We wtorek w Toruniu rozgrywano mecz U-24 Ekstraligi. Tradycyjnie brał w nim udział Poertner, któremu regularnie dawano szanso w tych rozgrywkach.
W czternastym biegu starcia z U24 Beckhoff Spartą Wrocław doszło jednak do makabrycznego upadku z udziałem młodego zawodnika. Poertner jadąc z trzeciego pola zakładał się na rywala, ale ta sztuka mu się nie powiodła.
ZOBACZ WIDEO: Wiktor Przyjemski w Stali? "Nawet nie można podejść do zawodnika"
W tym czasie jadącego z pierwszego pola Oskara Rumińskiego pociągnęło. Motocykl młodego wychowanka Apatora uderzył i wręcz staranował Duńczyka, który z impetem uderzył w dmuchaną bandę.
Już pierwsze informacje nie były optymistyczne. Przebąkiwało się o złamanym piszczelu. Diagnoza ta została potwierdzona przez team zawodnika, który poinformował, że doszło do podwójnego złamania kości piszczelowej. Poertner przeszedł już operację i obecnie przebywa w szpitalu. Kiedy będzie stan jego zdrowia na to pozwalał, to wróci do domu.
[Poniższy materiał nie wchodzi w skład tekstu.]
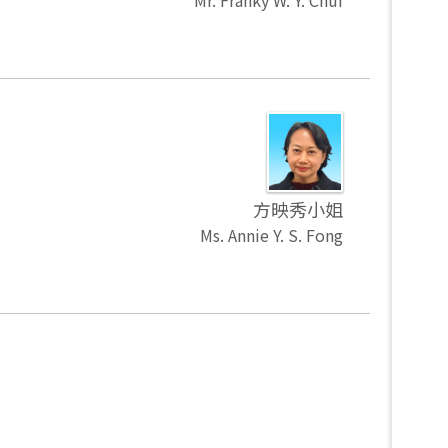
Mr. Franky W. Y. Chui
方映秀小姐
Ms. Annie Y. S. Fong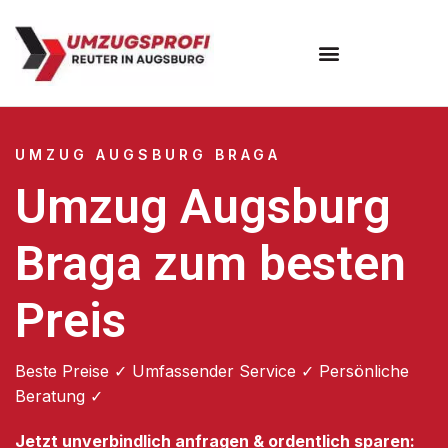
Umzugsunternehmen Augsburg
Umzugsservice Augsburg
UMZUG AUGSBURG BRAGA
Umzug Augsburg
Braga zum besten
Preis
Beste Preise ✓ Umfassender Service ✓ Persönliche
Beratung ✓
Jetzt unverbindlich anfragen & ordentlich sparen: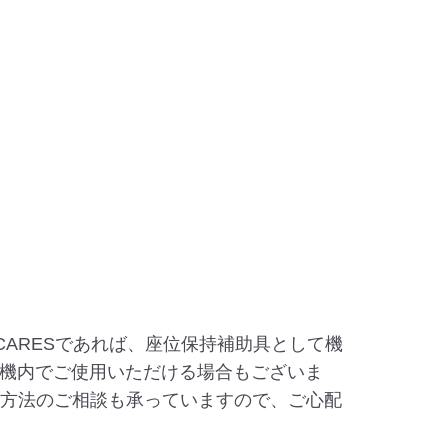
トやCARESであれば、座位保持補助具として機
機内でご使用いただける場合もございま
乗方法のご相談も承っていますので、ご心配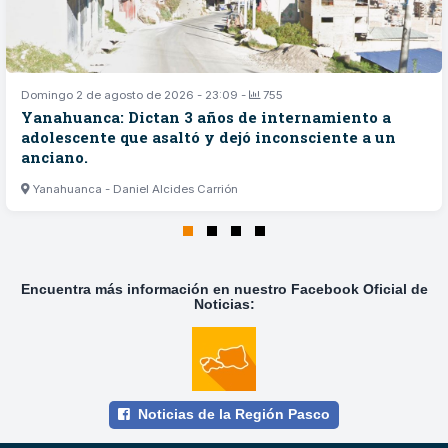
Domingo 2 de agosto de 2026 - 23:09 -
755
Yanahuanca: Dictan 3 años de internamiento a
adolescente que asaltó y dejó inconsciente a un
anciano.
Yanahuanca - Daniel Alcides Carrión
Encuentra más información en nuestro Facebook Oficial de
Noticias:
Noticias de la Región Pasco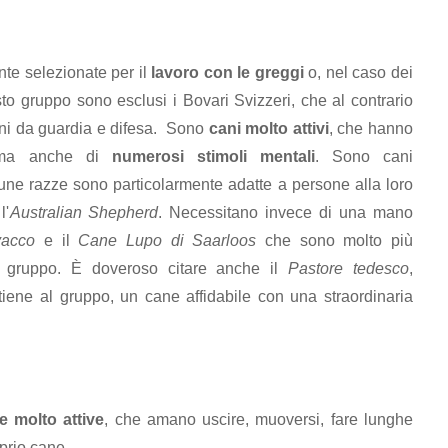
nte selezionate per il
lavoro con le greggi
o, nel caso dei
sto gruppo sono esclusi i Bovari Svizzeri, che al contrario
ani da guardia e difesa. Sono
cani molto attivi
, che hanno
ma anche di
numerosi stimoli mentali
. Sono cani
une razze sono particolarmente adatte a persone alla loro
l'
Australian Shepherd
. Necessitano invece di una mano
acco
e il
Cane Lupo di Saarloos
che sono molto più
di gruppo. È doveroso citare anche il
Pastore tedesco
,
iene al gruppo, un cane affidabile con una straordinaria
e molto attive
, che amano uscire, muoversi, fare lunghe
prio cane.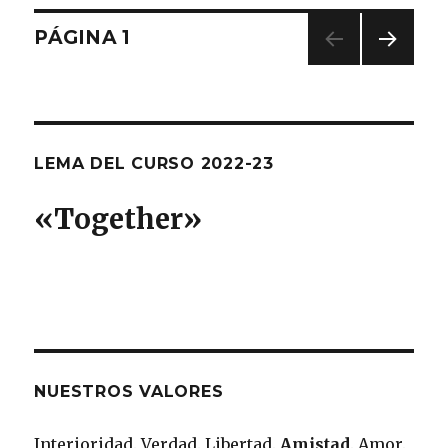
Navegación
PÁGINA
1
PRÓ
de
XIMA
PÁGI
entradas
NA
LEMA DEL CURSO 2022-23
«T
ogether
»
NUESTROS VALORES
Interioridad. Verdad. Libertad.
Amistad
. Amor.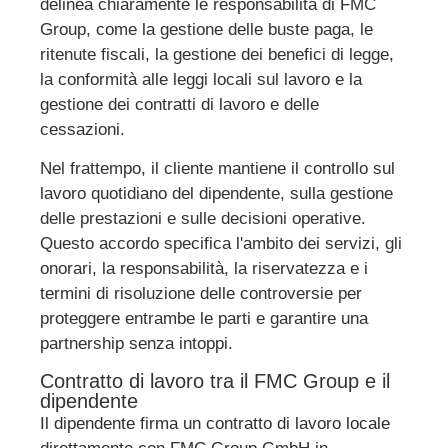
delinea chiaramente le responsabilità di FMC
Group, come la gestione delle buste paga, le
ritenute fiscali, la gestione dei benefici di legge,
la conformità alle leggi locali sul lavoro e la
gestione dei contratti di lavoro e delle
cessazioni.
Nel frattempo, il cliente mantiene il controllo sul
lavoro quotidiano del dipendente, sulla gestione
delle prestazioni e sulle decisioni operative.
Questo accordo specifica l'ambito dei servizi, gli
onorari, la responsabilità, la riservatezza e i
termini di risoluzione delle controversie per
proteggere entrambe le parti e garantire una
partnership senza intoppi.
Contratto di lavoro tra il FMC Group e il
dipendente
Il dipendente firma un contratto di lavoro locale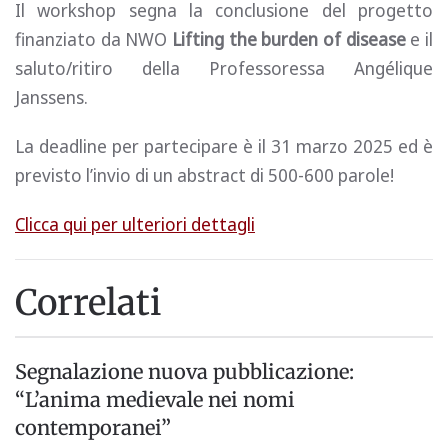
Il workshop segna la conclusione del progetto
finanziato da NWO
Lifting the burden of disease
e il
saluto/ritiro della Professoressa Angélique
Janssens.
La deadline per partecipare è il 31 marzo 2025 ed è
previsto l’invio di un abstract di 500-600 parole!
Clicca qui per ulteriori dettagli
Correlati
Segnalazione nuova pubblicazione:
“L’anima medievale nei nomi
contemporanei”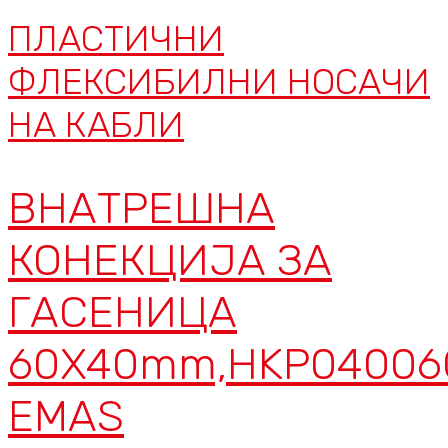
ПЛАСТИЧНИ
ФЛЕКСИБИЛНИ НОСАЧИ
НА КАБЛИ
ВНАТРЕШНА
КОНЕКЦИЈА ЗА
ГАСЕНИЦА
60X40mm,HKP04006
EMAS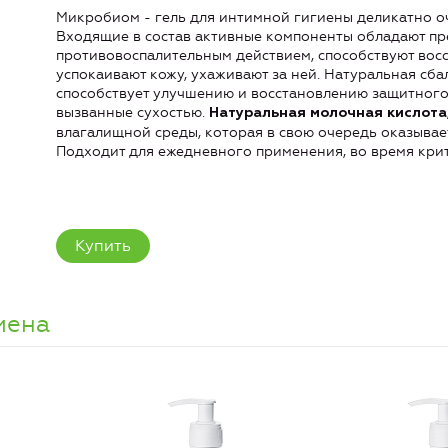
Микробиом - гель для интимной гигиены деликатно о
Входящие в состав активные компоненты обладают п
противовоспалительным действием, способствуют вос
успокаивают кожу, ухаживают за ней. Натуральная сб
способствует улучшению и восстановлению защитного
вызванные сухостью.
Натуральная молочная кислота
влагалищной среды, которая в свою очередь оказывае
Подходит для ежедневного применения, во время крит
Купить
иена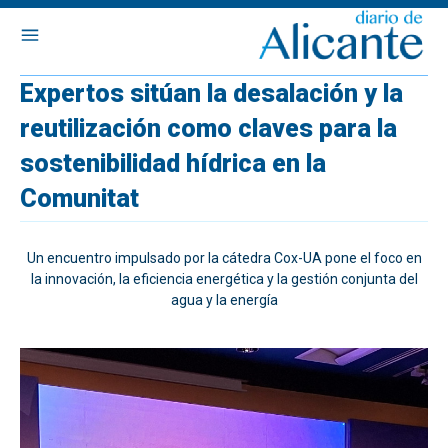
Expertos sitúan la desalación y la
reutilización como claves para la
sostenibilidad hídrica en la
Comunitat
Un encuentro impulsado por la cátedra Cox-UA pone el foco en
la innovación, la eficiencia energética y la gestión conjunta del
agua y la energía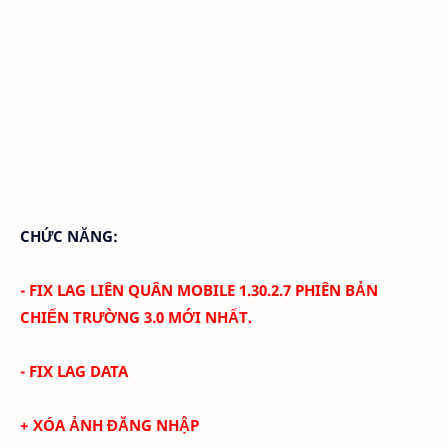
CHỨC NĂNG:
- FIX LAG LIÊN QUÂN MOBILE 1.30.2.7
PHIÊN BẢN
CHIẾN TRƯỜNG 3.0 MỚI NHẤT.
- FIX LAG DATA
+ XÓA ẢNH ĐĂNG NHẬP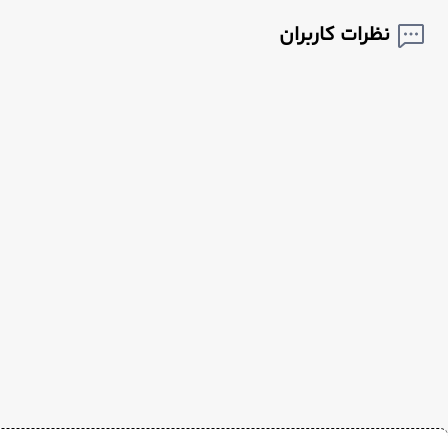
نظرات کاربران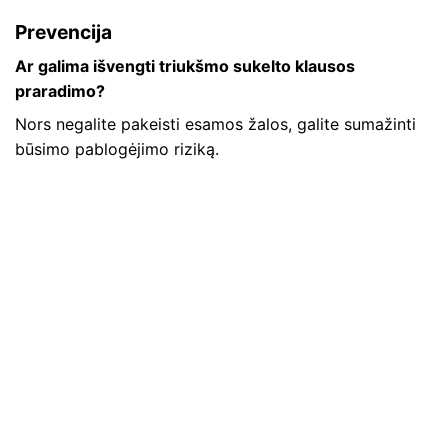
Prevencija
Ar galima išvengti triukšmo sukelto klausos
praradimo?
Nors negalite pakeisti esamos žalos, galite sumažinti
būsimo pablogėjimo riziką.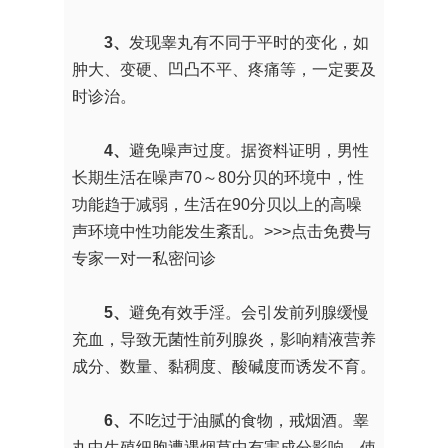
3、
发现睾丸有不同于平时的变化，如
肿大、变硬、凹凸不平、疼痛等，一定要及
时诊治。
4、
避免噪声过度。据资料证明，男性
长期生活在噪声70～80分贝的环境中，性
功能趋于减弱，生活在90分贝以上的高噪
声环境中性功能发生紊乱。
>>>点击免费与
专家一对一私密问诊
5、
避免有效手淫。会引发前列腺缓慢
充血，导致无菌性前列腺炎，影响精液营养
成分、数量、黏稠度、酸碱度而诱发不育。
6、
不吃过于油腻的食物，戒烟酒。睾
丸中生殖细胞遭遇烟草中有害成分影响，使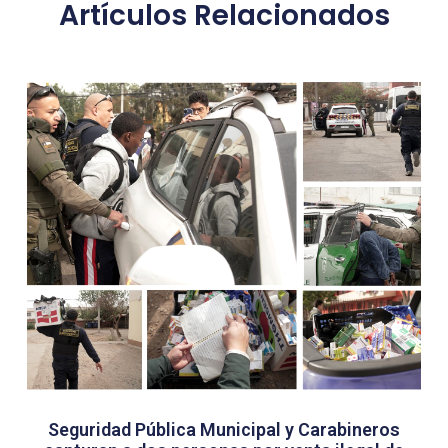
Artículos Relacionados
Seguridad Pública Municipal y Carabineros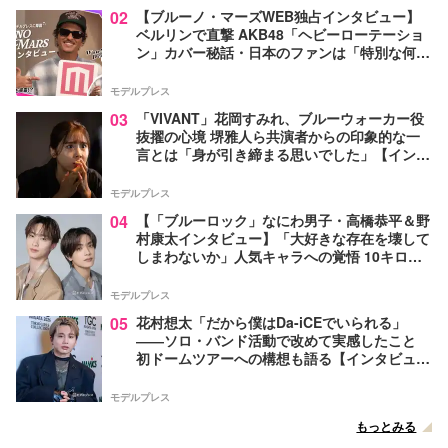
02
【ブルーノ・マーズWEB独占インタビュー】
ベルリンで直撃 AKB48「ヘビーローテーショ
ン」カバー秘話・日本のファンは「特別な何か
がある」…来日公演への期待語る
モデルプレス
03
「VIVANT」花岡すみれ、ブルーウォーカー役
抜擢の心境 堺雅人ら共演者からの印象的な一
言とは「身が引き締まる思いでした」【インタ
ビュー】
モデルプレス
04
【「ブルーロック」なにわ男子・高橋恭平＆野
村康太インタビュー】「大好きな存在を壊して
しまわないか」人気キャラへの覚悟 10キロ増
量の肉体改造秘話
モデルプレス
05
花村想太「だから僕はDa-iCEでいられる」
――ソロ・バンド活動で改めて実感したこと
初ドームツアーへの構想も語る【インタビュ
ー】
モデルプレス
もっとみる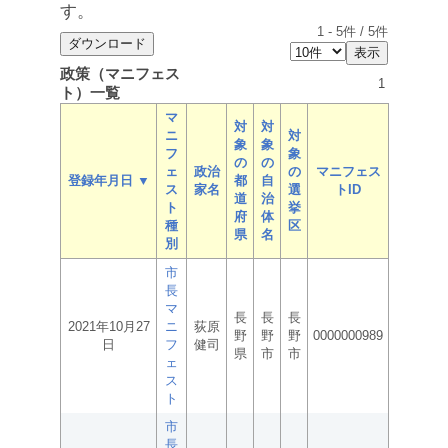
す。
1
-
5
件 /
5
件
政策（マニフェス
1
ト）一覧
マ
対
対
ニ
対
象
象
フ
象
の
の
ェ
政治
の
マニフェス
登録年月日 ▼
都
自
ス
家名
選
トID
道
治
ト
挙
府
体
種
区
県
名
別
市
長
マ
長
長
長
2021年10月27
ニ
荻原
野
野
野
0000000989
日
フ
健司
県
市
市
ェ
ス
ト
市
長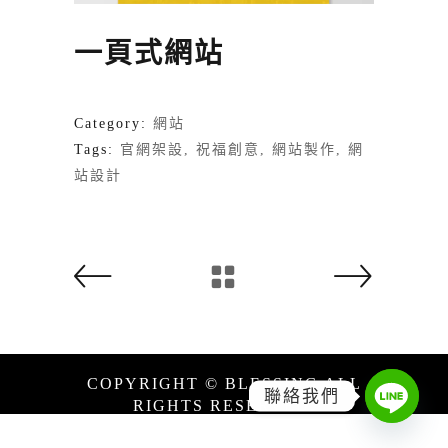
一頁式網站
Category:
網站
Tags:
官網架設
祝福創意
網站製作
網
站設計
COPYRIGHT © BLESSING ALL
聯絡我們
RIGHTS RESERVED.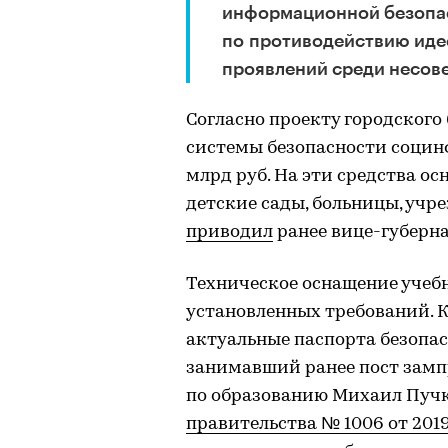
информационной безопас
по противодействию иде
проявлений среди несов
Согласно проекту городского 
системы безопасности социн
млрд руб. На эти средства ос
детские сады, больницы, учр
приводил
ранее вице-губерна
Техническое оснащение учеб
установленных требований. К
актуальные паспорта безопас
занимавший ранее пост замп
по образованию Михаил Пучк
правительства № 1006 от 2019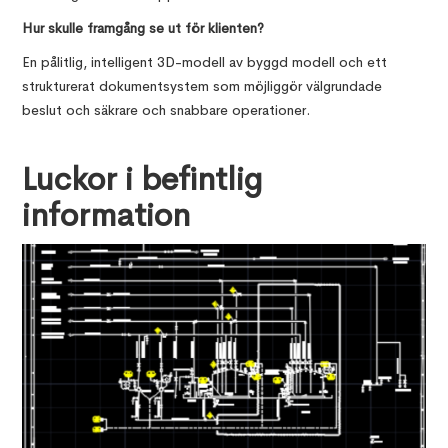
Hur skulle framgång se ut för klienten?
En pålitlig, intelligent 3D-modell av byggd modell och ett
strukturerat dokumentsystem som möjliggör välgrundade
beslut och säkrare och snabbare operationer.
Luckor i befintlig
information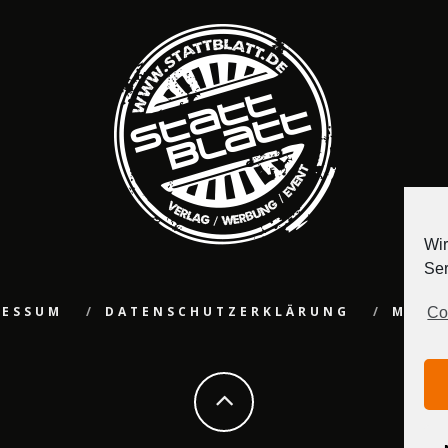
Wir
Ser
RESSUM
DATENSCHUTZERKLÄRUNG
MEDI
Co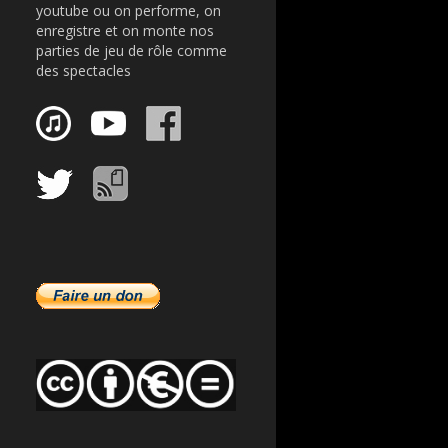
youtube ou on performe, on
enregistre et on monte nos
parties de jeu de rôle comme
des spectacles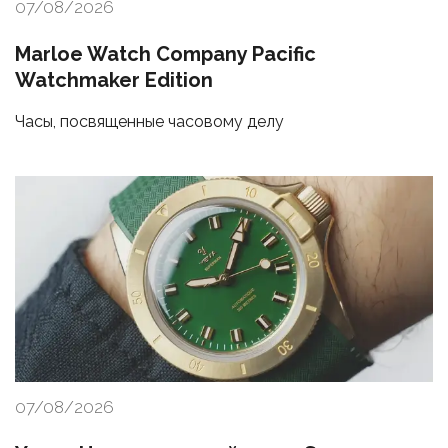
07/08/2026
Marloe Watch Company Pacific
Watchmaker Edition
Часы, посвященные часовому делу
07/08/2026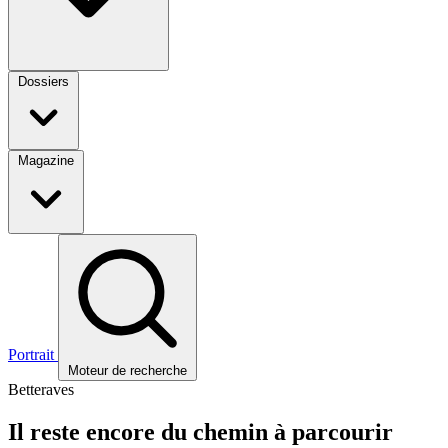
Dossiers
Magazine
Portrait
Moteur de recherche
Betteraves
Il reste encore du chemin à parcourir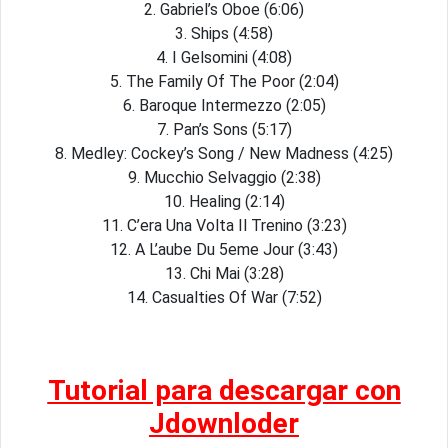
2. Gabriel’s Oboe (6:06)
3. Ships (4:58)
4. I Gelsomini (4:08)
5. The Family Of The Poor (2:04)
6. Baroque Intermezzo (2:05)
7. Pan’s Sons (5:17)
8. Medley: Cockey’s Song / New Madness (4:25)
9. Mucchio Selvaggio (2:38)
10. Healing (2:14)
11. C’era Una Volta Il Trenino (3:23)
12. A L’aube Du 5eme Jour (3:43)
13. Chi Mai (3:28)
14. Casualties Of War (7:52)
Tutorial para descargar con
Jdownloder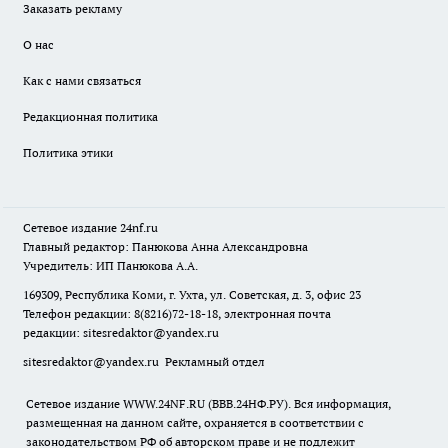
Заказать рекламу
О нас
Как с нами связаться
Редакционная политика
Политика этики
Сетевое издание
24nf.ru
Главный редактор: Панюкова Анна Александровна
Учредитель: ИП Панюкова А.А.
169309, Республика Коми, г. Ухта, ул. Советская, д. 3, офис 23
Телефон редакции: 8(8216)72-18-18, электронная почта
редакции:
sitesredaktor@yandex.ru
sitesredaktor@yandex.ru
Рекламный отдел
Сетевое издание WWW.24NF.RU (ВВВ.24НФ.РУ). Вся информация,
размещенная на данном сайте, охраняется в соответствии с
законодательством РФ об авторском праве и не подлежит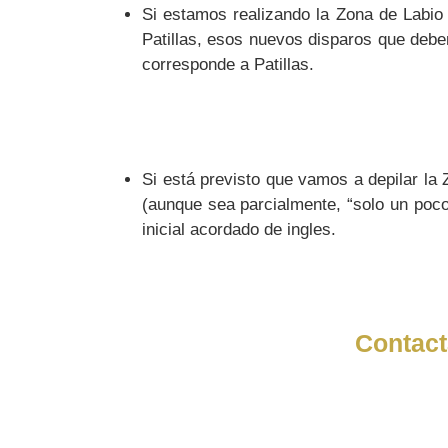
Si estamos realizando la Zona de Labio 
Patillas, esos nuevos disparos que debe
corresponde a Patillas.
Si está previsto que vamos a depilar la 
(aunque sea parcialmente, “solo un poc
inicial acordado de ingles.
Contact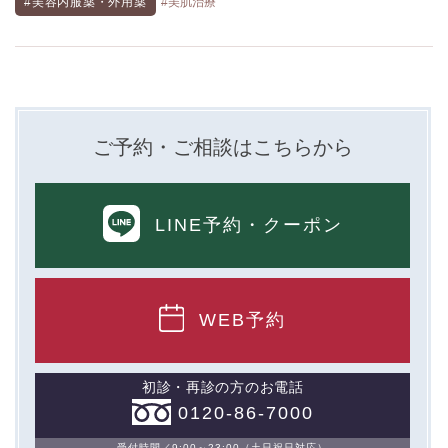
#美容内服薬・外用薬
#美肌治療
ご予約・ご相談はこちらから
LINE予約
・クーポン
WEB予約
初診・再診の方のお電話
0120-86-7000
受付時間／9:00～23:00（土日祝日対応）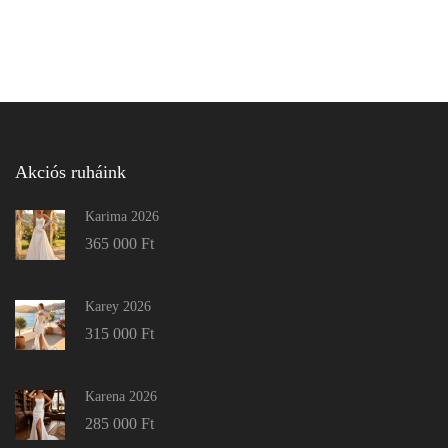
Akciós ruháink
Karima 2026
365 000
Ft
Karey 2026
315 000
Ft
Karena 2026
285 000
Ft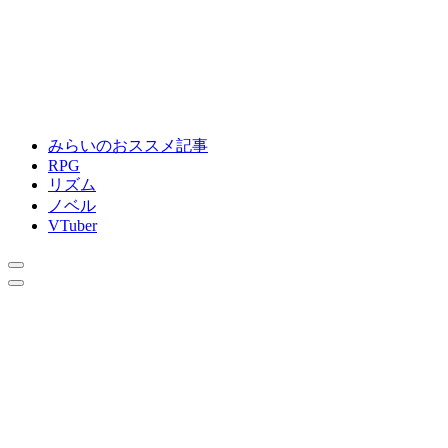
みらいのおススメ記事
RPG
リズム
ノベル
VTuber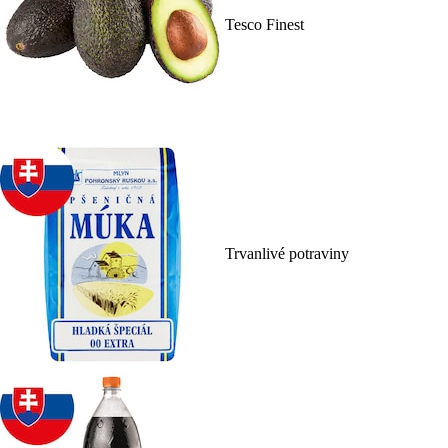
Tesco Finest
Trvanlivé potraviny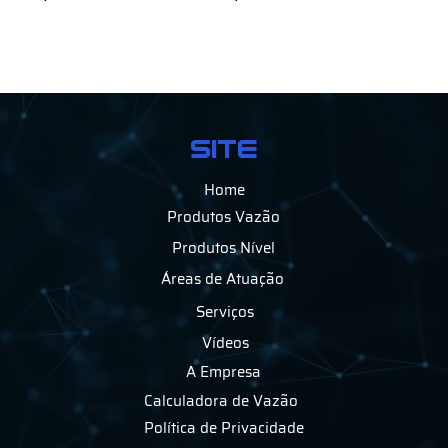
SITE
Home
Produtos Vazão
Produtos Nível
Áreas de Atuação
Serviços
Vídeos
A Empresa
Calculadora de Vazão
Política de Privacidade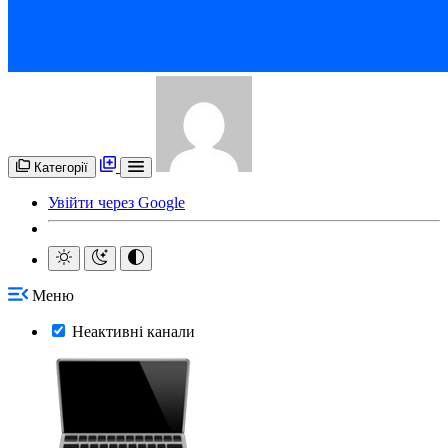
Категорії
Увійти через Google
Меню
Неактивні канали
Duńczyk może mówić o ogromnym pechu. Na początku lipca ubiegłego roku również zaliczył fatalny upadek, który przedwcześnie zakończył jego sezon. Wówczas w Szwecji po kolizji z Ricardsem Ansviesulisem wypadł on poza tor i na dodatek uderzył w żelazny płot. Skutkiem tej kraksy było złamanie czterech kręgów kręgosłupa oraz uszkodzenie płuca.
Czytaj także:
Po tych słowach na rywali Betard Sparty Wrocław padł blady strach!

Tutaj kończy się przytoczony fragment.